È evidente che a dispetto di chi ci vuole male il progetto
è andato avanti: forte del suo stile-che-stile-non-è
(e che chiamerei meticciato sonoro, frutto di improvvisazione
e spontaneità attorno a molti e diversi linguaggi e altrettante
ispirazioni) il gruppo si è mantenuto piuttosto stabile
nonostante i venti contrari e ha praticato quelle rotte di navigazione
che gli sono proprie tenendosi a distanza di sicurezza dalle
sirene e dalle secche. Ma c'è qualcosa che proprio non
mi va in questa frase che ho appena scritto: ho pensato a Kurkuma
come a una barca sul fiume, invece mi accorgo che Kurkuma è
il fiume: ha alternato lunghe fasi tranquille a piene improvvise
- come questa uscita - capaci di scavalcare gli argini e rovinare
in strada intralciando il traffico, più spesso scendendo
silenzioso in profondità come fanno i fiumi carsici che
improvvisamente a distanza ritornano all'aperto in risorgiva.
“L'umanità è negata
da silenzi imposti
da muri che fermano ogni voce.
Questo è il luogo in cui
le voci squarciano i silenzi
per il diritto di esistere”
Le canzoni funzionano molto bene tutte insieme e prese una alla
volta hanno carattere, malgrado la ritrosia di ciascuna a rendersi
identificabile all'interno di un qualche genere stilistico.

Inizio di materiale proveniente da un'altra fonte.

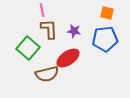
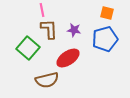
purple star: moved 1 px up
blue pentagon: rotated 10 degrees counterclockwise
brown semicircle: moved 6 px down
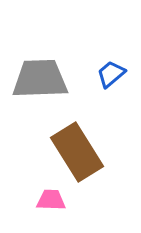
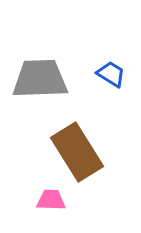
blue trapezoid: rotated 72 degrees clockwise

Potrei spiegarle come il frutto di un intrecciarsi fitto di
influenze e innamoramenti che passa da una all'altra, si affievolisce
scompare per poi ricomparire poco più in là -
di nuovo il discorso del fiume carsico. Sono tutte canzoni senza
documenti, insomma, che scappano via e non si lasciano acchiappare
e men che meno collocare strutturalmente in un qualche repertorio
trasportabile: non conosco nessuno che sarebbe in grado di riproporle
senza sembrare un po' posticcio, artificiale, plasticoso. Ogni
tanto si accende un faro di costa che spinge a leggerle come
oggetti preesistenti (che so, questa sembrerebbe quasi una vecchia
canzone di protesta, in quell'altra ti si ferma il respiro all'irrompere
di una voce già sentita che ti abita dentro, in quell'altra
ancora si incespica in una rima o un ritornello che ti accendono
un sorriso in faccia e insieme un fuoco in testa) ma è
l'illusione di un attimo, è la memoria che scherza e
fa il solletico al cuore.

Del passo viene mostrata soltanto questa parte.